The importance of exercise during Ramadan

Noorbhai says that there is research showing that fasting for 30 consecutive days without exercise can result in a regression of strength and fitness. “Individuals who train a minimum of three days a week for 11 months, but avoid training during the month of Ramadan, often face a setback with regard to cardiovascular and resistance adaptations.”

According to him, it is ‘imperative’ that Muslims maintain their exercise routine during Ramadan, and he points out that if you stop exercising for a month it’s equal to losing four months of exercise.

However, he adds that one of the tricks is to maintain your current programme and not intensify your exercise routine (increase in weights, sets, repetitions, speed or distance) during Ramadan.

“Many Muslims find it difficult to exercise during Ramadan, but it’s important to note that this is also a month of patience, sacrifice – and exercising during Ramadan is purely ‘mind over matter’,” he says.

The exceptions

There are some exceptions to this, though, and if you suffer from any chronic diseases, injury or complication, Noorbhai advises that you continue to exercise – with caution.

In particular, he advises that people with type 1 diabetes should not exercise at all, as this can upset their glucose levels profoundly. Type 2 diabetics, however, can continue to exercise at a low-intensity level, but for a maximum of 30 minutes, focusing on aerobic and strength training.

If you suffer from high blood pressure or hypertension, you can also continue to exercise, but at low-intensity, or around 75% of your maximum heart rate. For example: a 60-year old woman’s maximum heart rate would be 160 beats per minute and 75% of 160 is 120 beats per minute. So, a 60-year old hypertensive woman should not exercise during Ramadan at a heart rate of more than 120 beats per minute. These maximum heart rates depend on age, gender and health risk factors.

If you’re recovering from an injury or any other health complications, Noorbhai advises that, when fasting, you exercise at low-intensity for a maximum of 30 minutes, as your body will be using more energy during the recovery phase of injury or pain. This is because not enough energy and glycogen stores are retained for more than 30 minutes when exercising.

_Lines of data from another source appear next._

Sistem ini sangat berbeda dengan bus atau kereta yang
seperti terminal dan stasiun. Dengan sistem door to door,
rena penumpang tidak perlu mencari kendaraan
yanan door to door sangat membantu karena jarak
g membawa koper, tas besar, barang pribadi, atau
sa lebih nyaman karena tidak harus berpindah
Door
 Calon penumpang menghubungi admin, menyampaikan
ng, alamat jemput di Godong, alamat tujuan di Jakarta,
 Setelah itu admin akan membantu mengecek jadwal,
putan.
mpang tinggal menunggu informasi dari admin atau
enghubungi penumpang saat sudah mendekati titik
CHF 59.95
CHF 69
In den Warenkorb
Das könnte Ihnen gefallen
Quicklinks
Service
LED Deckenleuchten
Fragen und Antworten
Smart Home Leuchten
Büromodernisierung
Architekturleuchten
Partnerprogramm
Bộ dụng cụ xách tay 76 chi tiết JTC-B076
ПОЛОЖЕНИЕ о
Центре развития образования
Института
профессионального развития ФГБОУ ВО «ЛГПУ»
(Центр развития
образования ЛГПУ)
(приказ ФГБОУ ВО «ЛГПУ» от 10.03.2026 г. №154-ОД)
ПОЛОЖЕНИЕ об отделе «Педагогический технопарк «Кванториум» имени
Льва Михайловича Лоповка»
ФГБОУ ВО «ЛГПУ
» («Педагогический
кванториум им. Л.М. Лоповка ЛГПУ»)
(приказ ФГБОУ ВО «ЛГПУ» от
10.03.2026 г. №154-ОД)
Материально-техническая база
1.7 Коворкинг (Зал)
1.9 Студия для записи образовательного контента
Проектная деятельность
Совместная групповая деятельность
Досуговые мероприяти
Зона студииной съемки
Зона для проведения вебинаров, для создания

In addition, he says that people with chronic diseases or complications often don’t take their medication while fasting, which makes it difficult to manage sugar and cholesterol levels and blood pressure during Ramadan.

When to exercise

So when should you fit in exercise? Noorbhai says the ideal time to train is 90 minutes before sunset (iftar).

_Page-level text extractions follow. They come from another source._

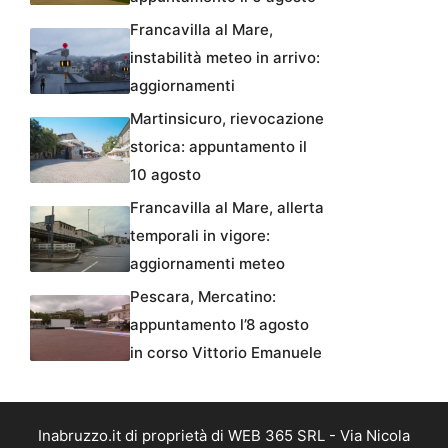
Francavilla al Mare,
instabilità meteo in arrivo:
aggiornamenti
Martinsicuro, rievocazione
storica: appuntamento il
10 agosto
Francavilla al Mare, allerta
temporali in vigore:
aggiornamenti meteo
Pescara, Mercatino:
appuntamento l’8 agosto
in corso Vittorio Emanuele
Inabruzzo.it di proprietà di WEB 365 SRL - Via Nicola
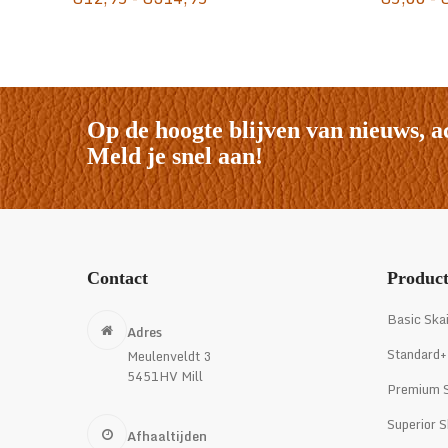
€12,95
tot
€314,95
Op de hoogte blijven van nieuws, a
Meld je snel aan!
Contact
Produc
Basic Ska
Adres
Standard+
Meulenveldt 3
5451HV Mill
Premium S
Superior S
Afhaaltijden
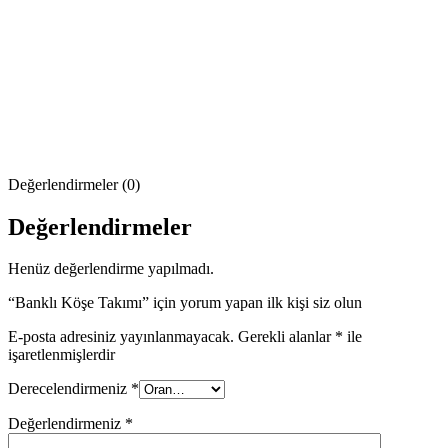
Değerlendirmeler (0)
Değerlendirmeler
Henüz değerlendirme yapılmadı.
“Banklı Köşe Takımı” için yorum yapan ilk kişi siz olun
E-posta adresiniz yayınlanmayacak.
Gerekli alanlar
*
ile
işaretlenmişlerdir
Derecelendirmeniz
*
Değerlendirmeniz
*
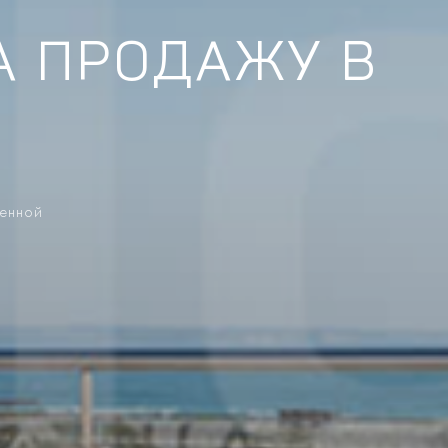
А ПРОДАЖУ В
ренной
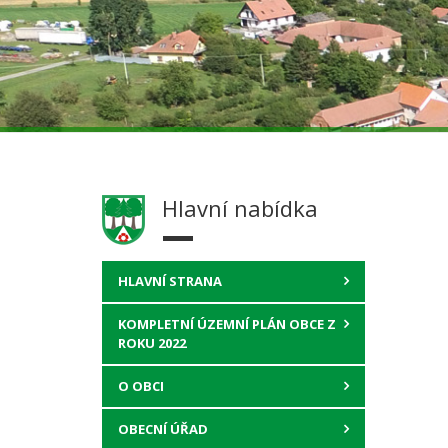
Hlavní nabídka
HLAVNÍ STRANA
KOMPLETNÍ ÚZEMNÍ PLÁN OBCE Z
ROKU 2022
O OBCI
OBECNÍ ÚŘAD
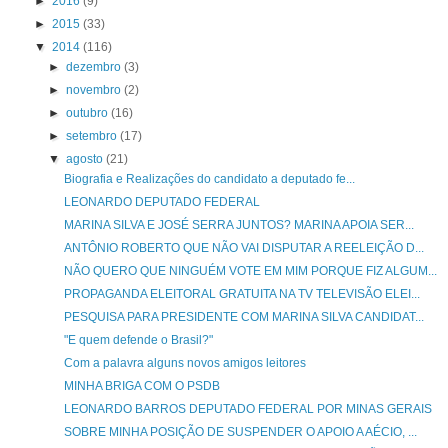
►
2016
(9)
►
2015
(33)
▼
2014
(116)
►
dezembro
(3)
►
novembro
(2)
►
outubro
(16)
►
setembro
(17)
▼
agosto
(21)
Biografia e Realizações do candidato a deputado fe...
LEONARDO DEPUTADO FEDERAL
MARINA SILVA E JOSÉ SERRA JUNTOS? MARINA APOIA SER...
ANTÔNIO ROBERTO QUE NÃO VAI DISPUTAR A REELEIÇÃO D...
NÃO QUERO QUE NINGUÉM VOTE EM MIM PORQUE FIZ ALGUM...
PROPAGANDA ELEITORAL GRATUITA NA TV TELEVISÃO ELEI...
PESQUISA PARA PRESIDENTE COM MARINA SILVA CANDIDAT...
"E quem defende o Brasil?"
Com a palavra alguns novos amigos leitores
MINHA BRIGA COM O PSDB
LEONARDO BARROS DEPUTADO FEDERAL POR MINAS GERAIS
SOBRE MINHA POSIÇÃO DE SUSPENDER O APOIO A AÉCIO, ...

“After a moderate exercise session, you will not be able to adequately replenish the glycogen stores you burnt during exercise, thus resulting in symptoms like dizziness and nausea. This time is ideal because you’ll be breaking your fast soon afterwards and replacing the energy and glycogen you lost when exercising.”

Here are some of Noorbhai’s top tips for exercising during Ramadan:

Terminate exercise immediately when feeling dizzy or nauseous

  • Plan when to sleep and when to wake up
  • Consider naps and shcedule rests as your body experiences more fatigue during Ramadan
  • Have a ‘working lunch’ (since you don’t have to eat), then arrange with your boss to leave an hour earlier at the end of the day.  This will allow you to get in some time for training before you break your fast.
  • Intermittent exercises such as Action Soccer or cricket after sunset and evening prayer is a good way to maintain physical activity and fitness
  • Endurance, plyometrics, speed and agility training should be avoided completely.

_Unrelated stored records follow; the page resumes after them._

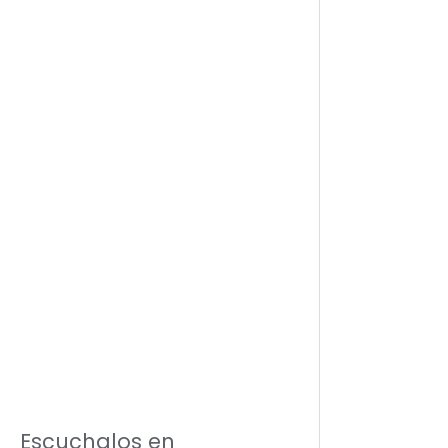
Escuchalos en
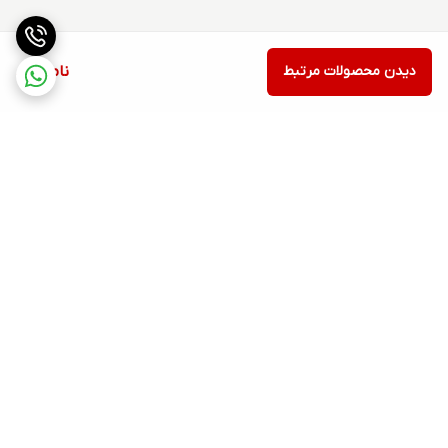
دیدن محصولات مرتبط
ناموجود
برگشت به بالا
ارسال ویژه
۷ روز ضمانت بازگشت کالا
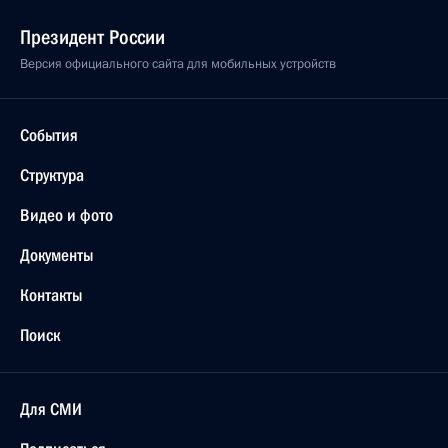
Президент России
Версия официального сайта для мобильных устройств
События
Структура
Видео и фото
Документы
Контакты
Поиск
Для СМИ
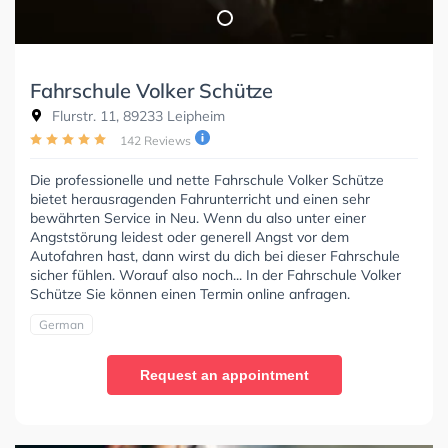
Fahrschule Volker Schütze
Flurstr. 11, 89233 Leipheim
142 Reviews
Die professionelle und nette Fahrschule Volker Schütze
bietet herausragenden Fahrunterricht und einen sehr
bewährten Service in Neu. Wenn du also unter einer
Angststörung leidest oder generell Angst vor dem
Autofahren hast, dann wirst du dich bei dieser Fahrschule
sicher fühlen. Worauf also noch... In der Fahrschule Volker
Schütze Sie können einen Termin online anfragen.
German
Request an appointment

Diet and hydration guidelines

Exercise during fasting can be physically taxing. Noorbhai recommends the following guidelines with regard to your diet and hydration during this time:

  • Try to consume 6 to 10 grams of carbohydrates per kg of body weight
  • Eat 1.2 to 1.2g of protein per kg of body weight
  • Your fat intake should be 20 to 30% of your total enegry intake
  • Be sure to drink sufficient fluids to prevent a water deficit
  • Hydrate often during the night, after sunset and evening prayers take along a bottle of water.